(Beginning of Material for this task)

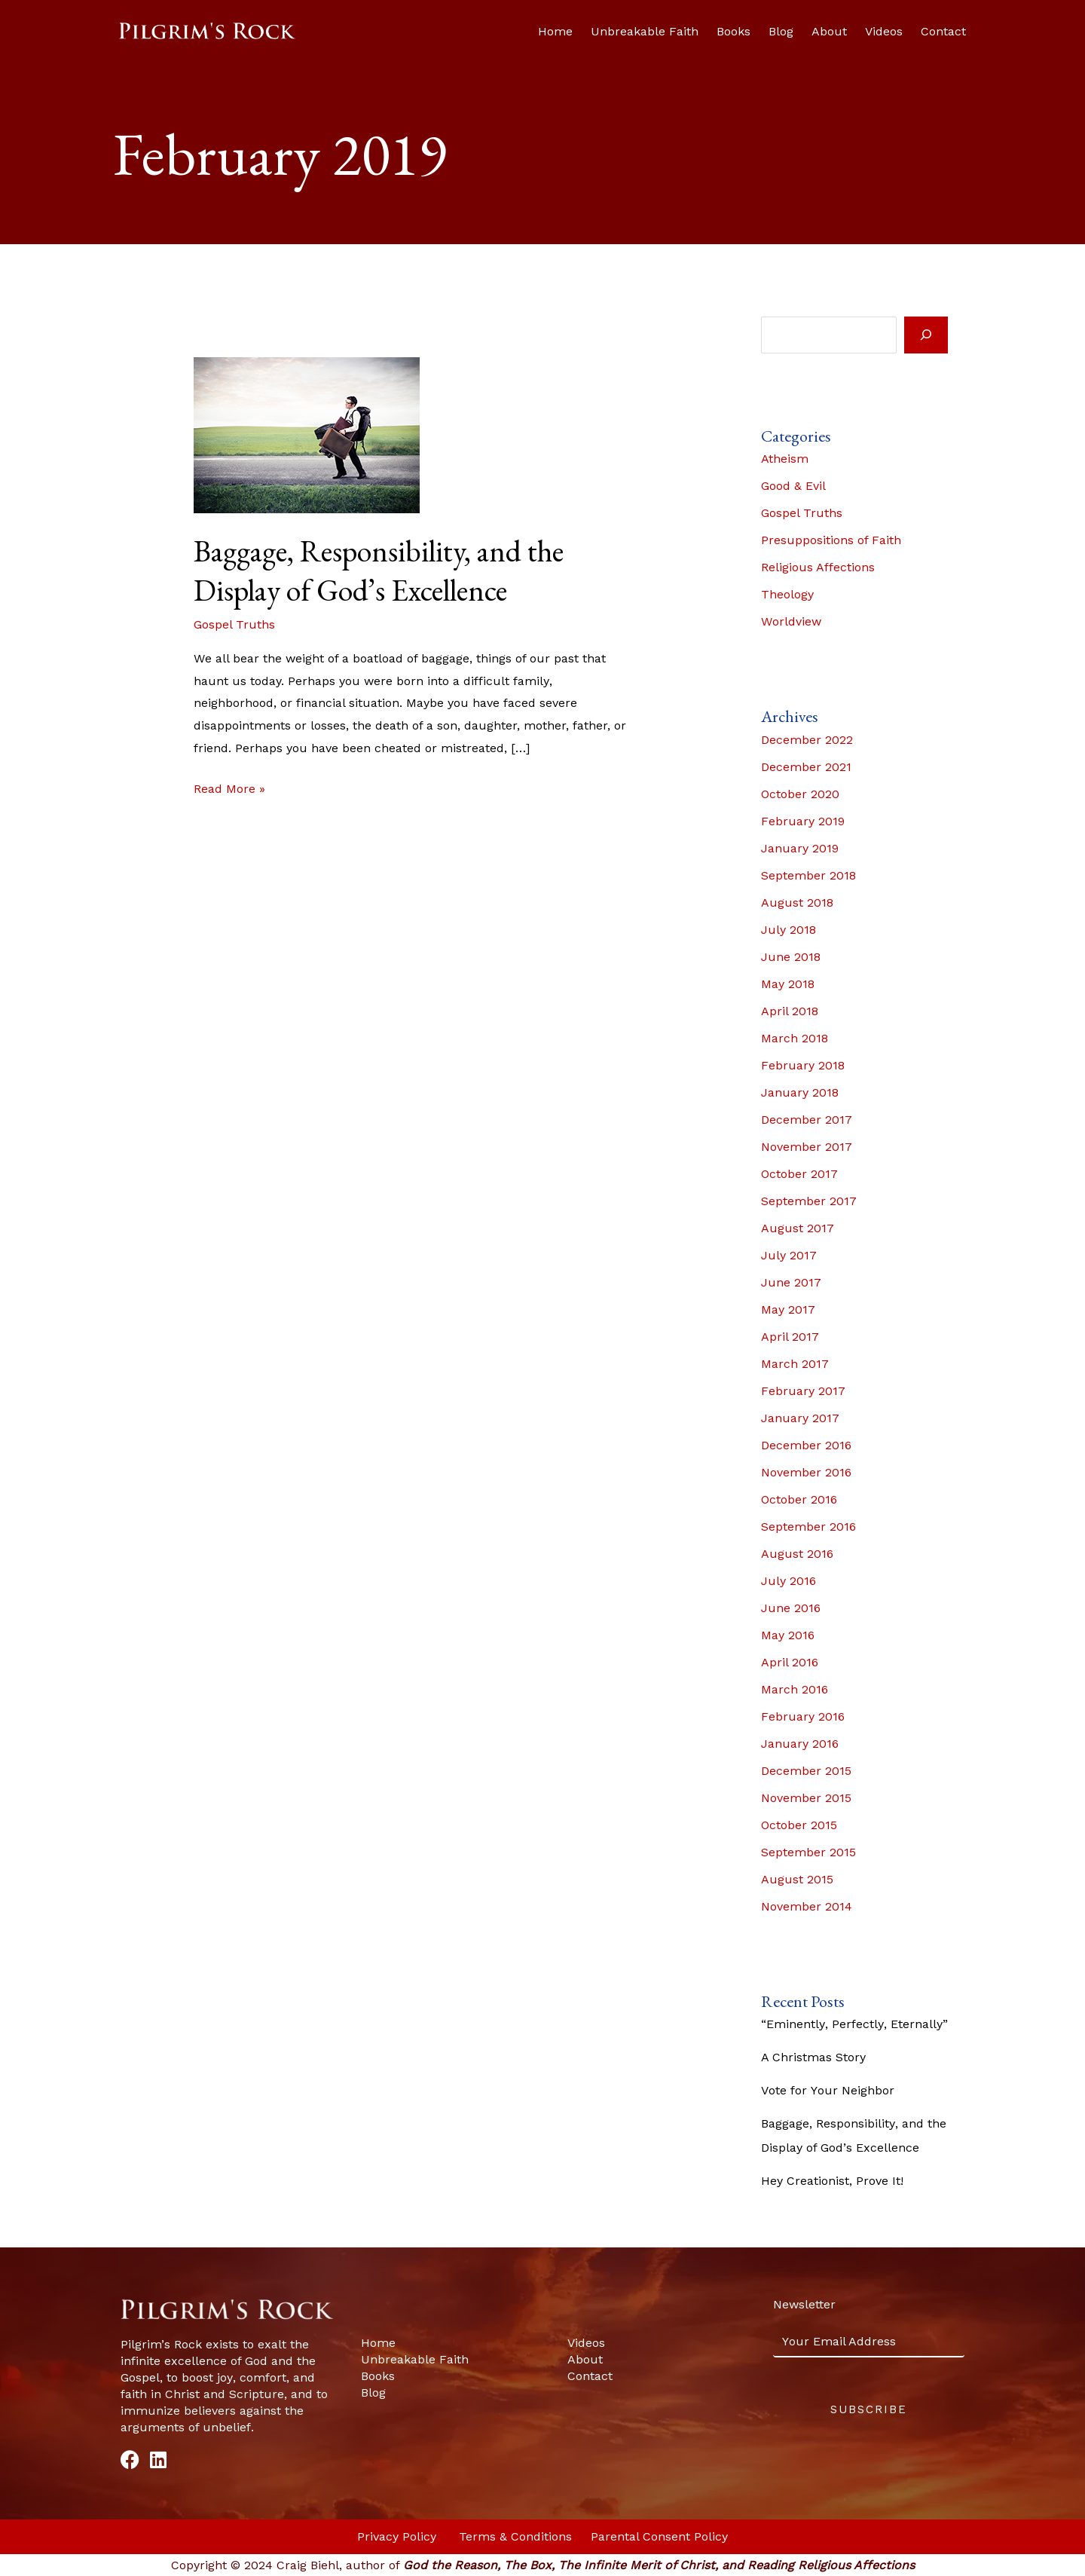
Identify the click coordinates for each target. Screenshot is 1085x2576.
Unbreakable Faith (644, 31)
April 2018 (789, 1011)
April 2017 (790, 1336)
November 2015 (806, 1798)
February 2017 (803, 1391)
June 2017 (791, 1282)
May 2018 (788, 984)
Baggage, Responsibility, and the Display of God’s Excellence (379, 570)
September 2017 (809, 1201)
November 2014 (806, 1906)
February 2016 (803, 1716)
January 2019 (800, 848)
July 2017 (789, 1255)
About (829, 31)
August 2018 (797, 902)
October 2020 (800, 794)
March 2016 (794, 1689)
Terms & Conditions (517, 2536)
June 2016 (791, 1608)
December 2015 (806, 1771)
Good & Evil (793, 486)
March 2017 (795, 1364)
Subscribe (868, 2409)
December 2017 (806, 1119)
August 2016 (797, 1554)
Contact (943, 31)
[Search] (926, 335)
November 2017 (806, 1147)
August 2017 (797, 1228)
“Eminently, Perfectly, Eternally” (854, 2024)
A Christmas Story (813, 2057)
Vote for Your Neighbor (827, 2090)
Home (555, 31)
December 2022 (807, 740)
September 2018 (808, 875)
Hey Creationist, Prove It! (832, 2181)
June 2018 (791, 957)
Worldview (791, 621)
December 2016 (806, 1445)
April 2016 (789, 1662)
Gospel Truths (234, 624)
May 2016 (788, 1635)
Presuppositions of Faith (831, 540)
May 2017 (788, 1309)
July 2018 (788, 929)
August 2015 (797, 1879)
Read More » (229, 787)
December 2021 (806, 767)
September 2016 (808, 1526)
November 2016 (806, 1472)
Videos (884, 31)
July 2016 (788, 1581)
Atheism (784, 458)
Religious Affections (818, 567)
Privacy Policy (398, 2536)
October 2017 (799, 1174)
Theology (787, 594)
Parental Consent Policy (659, 2536)
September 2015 (808, 1852)
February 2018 (803, 1065)
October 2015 (799, 1825)
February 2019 (803, 821)
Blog (781, 31)
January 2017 (800, 1418)
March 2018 (794, 1038)
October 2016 (799, 1499)
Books (733, 31)
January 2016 (800, 1743)
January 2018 (800, 1092)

(End of Material for this task)

Task to complete
For this exercise, output the records exactly but omit their pictures.

Task answer
Identify the click coordinates for each target. Screenshot is 1085x2576.
Unbreakable Faith (644, 31)
April 2018 (789, 1011)
April 2017 (790, 1336)
November 2015 (806, 1798)
February 2017 (803, 1391)
June 2017 (791, 1282)
May 2018 (788, 984)
Baggage, Responsibility, and the Display of God’s Excellence (379, 570)
September 2017 (809, 1201)
November 2014 (806, 1906)
February 2016 (803, 1716)
January 2019 (800, 848)
July 2017 (789, 1255)
About (829, 31)
August 2018 (797, 902)
October 2020 (800, 794)
March 2016 (794, 1689)
Terms & Conditions (517, 2536)
June 2016 (791, 1608)
December 2015 (806, 1771)
Good & Evil (793, 486)
March 2017 (795, 1364)
Subscribe (868, 2409)
December 2017 (806, 1119)
August 2016 (797, 1554)
Contact (943, 31)
[Search] (926, 335)
November 2017 (806, 1147)
August 2017 (797, 1228)
“Eminently, Perfectly, Eternally” (854, 2024)
A Christmas Story (813, 2057)
Vote for Your Neighbor (827, 2090)
Home (555, 31)
December 2022 (807, 740)
September 2018 (808, 875)
Hey Creationist, Prove It! (832, 2181)
June 2018 (791, 957)
Worldview (791, 621)
December 2016 (806, 1445)
April 2016 (789, 1662)
Gospel Truths (234, 624)
May 2016 (788, 1635)
Presuppositions of Faith (831, 540)
May 2017 (788, 1309)
July 2018 (788, 929)
August 2015 (797, 1879)
Read More » (229, 787)
December 2021 (806, 767)
September 2016 (808, 1526)
November 2016 (806, 1472)
Videos (884, 31)
July 2016 (788, 1581)
Atheism (784, 458)
Religious Affections (818, 567)
Privacy Policy (398, 2536)
October 2017 (799, 1174)
Theology (787, 594)
Parental Consent Policy (659, 2536)
September 2015 (808, 1852)
February 2018 (803, 1065)
October 2015 (799, 1825)
February 2019 (803, 821)
Blog (781, 31)
January 2017 (800, 1418)
March 2018 (794, 1038)
October 2016 (799, 1499)
Books (733, 31)
January 2016 (800, 1743)
January 2018 (800, 1092)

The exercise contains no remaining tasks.